### Listed entries

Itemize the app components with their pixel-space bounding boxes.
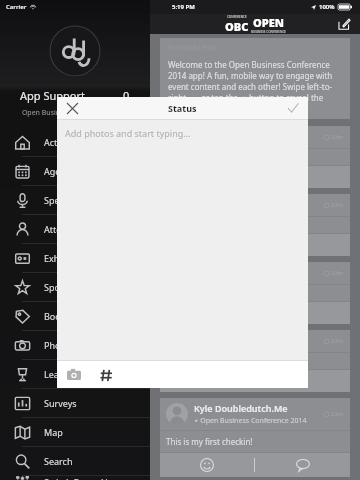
button[interactable]: Speakers xyxy=(0,186,150,214)
staticText: Status xyxy=(168,102,197,114)
button[interactable]: Comment xyxy=(255,453,350,477)
button[interactable]: Kyle Doubledutch.Me xyxy=(160,398,350,477)
button[interactable]: Map xyxy=(0,418,150,446)
staticText: 0 xyxy=(123,88,130,103)
staticText: 22m xyxy=(331,269,344,277)
button[interactable]: Add hashtag xyxy=(95,364,117,386)
button[interactable]: Sponsors xyxy=(0,273,150,301)
staticText: Photos xyxy=(44,339,74,351)
staticText: Kyle Doubledutch.Me xyxy=(194,402,288,414)
staticText: Exhibitors xyxy=(44,252,87,264)
staticText: This is my first checkin! xyxy=(166,436,253,447)
staticText: 22m xyxy=(331,410,344,418)
button[interactable]: Activity xyxy=(0,128,150,156)
button[interactable]: 22m xyxy=(160,194,350,256)
button[interactable]: Close xyxy=(63,99,81,117)
staticText: Add photos and start typing... xyxy=(65,127,191,139)
button[interactable]: 22m xyxy=(160,262,350,324)
button[interactable]: Attendees xyxy=(0,215,150,243)
staticText: Welcome to the Open Business Conference … xyxy=(168,59,342,114)
button[interactable]: 22m xyxy=(160,330,350,392)
button[interactable]: Switch Event / Logout xyxy=(0,476,150,480)
staticText: Leaderboard xyxy=(44,368,99,380)
staticText: 100% xyxy=(319,3,335,11)
staticText: Speakers xyxy=(44,194,83,206)
staticText: 5:19 PM xyxy=(172,3,195,11)
staticText: Switch Event / Logout xyxy=(44,476,136,480)
button[interactable]: Search xyxy=(0,447,150,475)
button[interactable]: Compose post xyxy=(336,16,352,32)
staticText: Sponsors xyxy=(44,281,84,293)
button[interactable]: Photos xyxy=(0,331,150,359)
staticText: 22m xyxy=(331,337,344,345)
staticText: 22m xyxy=(331,133,344,141)
staticText: Map xyxy=(44,426,63,438)
button[interactable]: Exhibitors xyxy=(0,244,150,272)
staticText: Bookmarks xyxy=(44,310,92,322)
staticText: Agenda xyxy=(44,165,77,177)
button[interactable]: Surveys xyxy=(0,389,150,417)
staticText: 22m xyxy=(331,201,344,209)
button[interactable]: Promoted Post xyxy=(168,43,342,114)
staticText: OBC xyxy=(225,19,249,34)
staticText: ∙ Open Business Conference 2014 xyxy=(194,416,307,426)
button[interactable]: Add photo xyxy=(63,364,85,386)
button[interactable]: Post xyxy=(284,99,302,117)
staticText: Activity xyxy=(44,136,75,148)
button[interactable]: Bookmarks xyxy=(0,302,150,330)
button[interactable]: Agenda xyxy=(0,157,150,185)
staticText: OPEN xyxy=(253,15,284,30)
staticText: Search xyxy=(44,455,73,467)
staticText: Open Business Conference 2014 xyxy=(0,108,150,118)
staticText: BUSINESS CONFERENCE xyxy=(251,30,286,34)
button[interactable]: Leaderboard xyxy=(0,360,150,388)
staticText: Carrier xyxy=(6,3,27,11)
staticText: App Support xyxy=(20,88,85,103)
staticText: Surveys xyxy=(44,397,77,409)
staticText: CONFERENCE xyxy=(227,15,247,19)
button[interactable]: Like xyxy=(160,453,254,477)
staticText: Attendees xyxy=(44,223,87,235)
button[interactable]: 22m xyxy=(160,126,350,188)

### Task requirements
Repeat all the data as it stands, dropping any images it holds.

### Response below
Itemize the app components with their pixel-space bounding boxes.
button[interactable]: Speakers xyxy=(0,186,150,214)
staticText: Status xyxy=(168,102,197,114)
button[interactable]: Comment xyxy=(255,453,350,477)
button[interactable]: Kyle Doubledutch.Me xyxy=(160,398,350,477)
button[interactable]: Map xyxy=(0,418,150,446)
staticText: 0 xyxy=(123,88,130,103)
staticText: 22m xyxy=(331,269,344,277)
button[interactable]: Add hashtag xyxy=(95,364,117,386)
button[interactable]: Sponsors xyxy=(0,273,150,301)
staticText: Photos xyxy=(44,339,74,351)
staticText: Kyle Doubledutch.Me xyxy=(194,402,288,414)
staticText: Exhibitors xyxy=(44,252,87,264)
staticText: This is my first checkin! xyxy=(166,436,253,447)
staticText: 22m xyxy=(331,410,344,418)
button[interactable]: Activity xyxy=(0,128,150,156)
button[interactable]: 22m xyxy=(160,194,350,256)
button[interactable]: Close xyxy=(63,99,81,117)
staticText: Add photos and start typing... xyxy=(65,127,191,139)
button[interactable]: 22m xyxy=(160,262,350,324)
button[interactable]: Attendees xyxy=(0,215,150,243)
staticText: Welcome to the Open Business Conference … xyxy=(168,59,342,114)
button[interactable]: 22m xyxy=(160,330,350,392)
button[interactable]: Switch Event / Logout xyxy=(0,476,150,480)
staticText: Leaderboard xyxy=(44,368,99,380)
staticText: 100% xyxy=(319,3,335,11)
staticText: Speakers xyxy=(44,194,83,206)
staticText: 5:19 PM xyxy=(172,3,195,11)
staticText: Switch Event / Logout xyxy=(44,476,136,480)
button[interactable]: Search xyxy=(0,447,150,475)
button[interactable]: Compose post xyxy=(336,16,352,32)
staticText: Sponsors xyxy=(44,281,84,293)
button[interactable]: Photos xyxy=(0,331,150,359)
staticText: 22m xyxy=(331,337,344,345)
staticText: 22m xyxy=(331,133,344,141)
staticText: Map xyxy=(44,426,63,438)
button[interactable]: Exhibitors xyxy=(0,244,150,272)
staticText: Bookmarks xyxy=(44,310,92,322)
staticText: Agenda xyxy=(44,165,77,177)
button[interactable]: Surveys xyxy=(0,389,150,417)
staticText: 22m xyxy=(331,201,344,209)
button[interactable]: Promoted Post xyxy=(168,43,342,114)
staticText: OBC xyxy=(225,19,249,34)
staticText: ∙ Open Business Conference 2014 xyxy=(194,416,307,426)
button[interactable]: Add photo xyxy=(63,364,85,386)
button[interactable]: Post xyxy=(284,99,302,117)
staticText: Activity xyxy=(44,136,75,148)
button[interactable]: Bookmarks xyxy=(0,302,150,330)
button[interactable]: Agenda xyxy=(0,157,150,185)
staticText: OPEN xyxy=(253,15,284,30)
staticText: Search xyxy=(44,455,73,467)
staticText: Open Business Conference 2014 xyxy=(0,108,150,118)
staticText: BUSINESS CONFERENCE xyxy=(251,30,286,34)
button[interactable]: Leaderboard xyxy=(0,360,150,388)
staticText: Carrier xyxy=(6,3,27,11)
staticText: App Support xyxy=(20,88,85,103)
staticText: Surveys xyxy=(44,397,77,409)
staticText: CONFERENCE xyxy=(227,15,247,19)
button[interactable]: Like xyxy=(160,453,254,477)
staticText: Attendees xyxy=(44,223,87,235)
button[interactable]: 22m xyxy=(160,126,350,188)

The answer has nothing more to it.